Stored data entries:
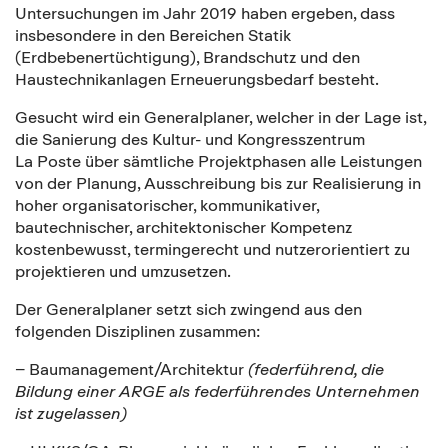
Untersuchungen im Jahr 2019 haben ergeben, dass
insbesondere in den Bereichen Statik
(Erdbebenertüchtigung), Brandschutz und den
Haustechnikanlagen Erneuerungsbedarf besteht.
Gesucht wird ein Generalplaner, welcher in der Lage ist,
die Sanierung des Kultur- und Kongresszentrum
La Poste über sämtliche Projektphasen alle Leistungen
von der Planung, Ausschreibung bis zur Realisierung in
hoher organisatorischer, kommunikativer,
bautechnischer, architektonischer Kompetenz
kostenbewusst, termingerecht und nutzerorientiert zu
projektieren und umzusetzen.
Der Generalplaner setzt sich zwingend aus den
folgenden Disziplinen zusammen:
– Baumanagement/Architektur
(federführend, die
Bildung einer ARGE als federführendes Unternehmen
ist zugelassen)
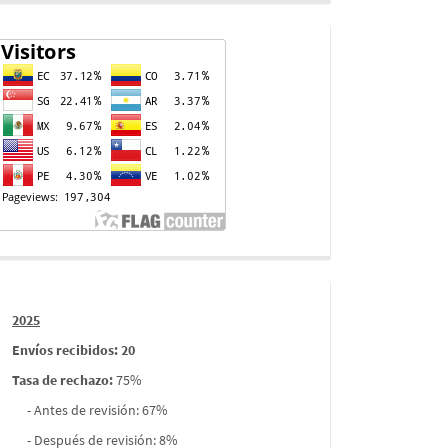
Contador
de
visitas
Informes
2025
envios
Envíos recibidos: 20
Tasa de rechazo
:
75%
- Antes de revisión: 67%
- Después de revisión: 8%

---

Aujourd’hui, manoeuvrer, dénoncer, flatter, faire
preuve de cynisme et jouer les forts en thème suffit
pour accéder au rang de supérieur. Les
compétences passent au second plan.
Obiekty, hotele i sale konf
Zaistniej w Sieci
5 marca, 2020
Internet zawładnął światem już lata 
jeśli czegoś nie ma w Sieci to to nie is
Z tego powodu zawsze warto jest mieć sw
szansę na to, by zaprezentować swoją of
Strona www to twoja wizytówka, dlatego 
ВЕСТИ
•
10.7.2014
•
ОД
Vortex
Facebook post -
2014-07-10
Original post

* Work to complete
Your answer should consist solely of the lines above from the line with "Haustechnikanlagen Erneuerungsbedarf besteht." to the line with "La Poste über", both included, reproduced exactly.

* Result of this exercise
Haustechnikanlagen Erneuerungsbedarf besteht.
Gesucht wird ein Generalplaner, welcher in der Lage ist,
die Sanierung des Kultur- und Kongresszentrum
La Poste über sämtliche Projektphasen alle Leistungen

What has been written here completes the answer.